• _Work instruction_
Return, from the listing below, each line where the word "Examinador" appears.

• _Source material_
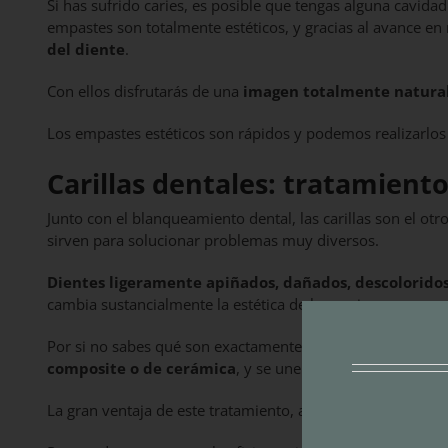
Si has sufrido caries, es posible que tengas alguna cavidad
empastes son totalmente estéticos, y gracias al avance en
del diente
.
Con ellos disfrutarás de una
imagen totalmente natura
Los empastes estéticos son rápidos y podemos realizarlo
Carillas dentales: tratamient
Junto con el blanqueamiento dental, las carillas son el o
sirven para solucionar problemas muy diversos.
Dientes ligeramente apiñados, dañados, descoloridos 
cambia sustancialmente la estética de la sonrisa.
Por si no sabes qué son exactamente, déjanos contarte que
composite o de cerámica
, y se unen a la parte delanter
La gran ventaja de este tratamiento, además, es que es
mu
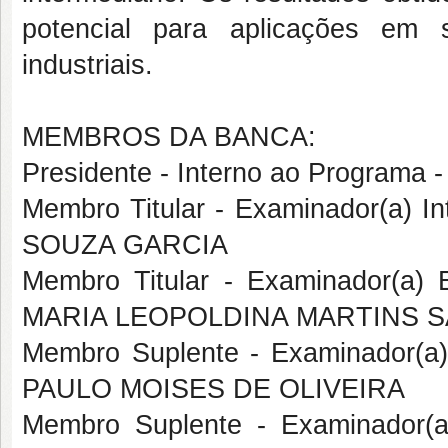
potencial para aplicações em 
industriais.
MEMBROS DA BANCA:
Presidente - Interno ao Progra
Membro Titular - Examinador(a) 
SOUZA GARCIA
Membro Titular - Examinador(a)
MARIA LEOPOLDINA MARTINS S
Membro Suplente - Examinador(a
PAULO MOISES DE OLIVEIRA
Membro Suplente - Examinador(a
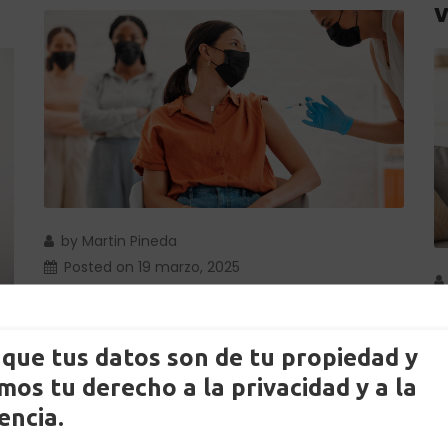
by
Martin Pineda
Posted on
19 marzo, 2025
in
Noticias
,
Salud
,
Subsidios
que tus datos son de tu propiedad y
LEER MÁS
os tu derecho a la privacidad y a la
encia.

• _Solution to this problem_
Membro Titular - Examinador(a) 
Membro Titular - Examinador(a)
Membro Suplente - Examinador(a
Membro Suplente - Examinador(a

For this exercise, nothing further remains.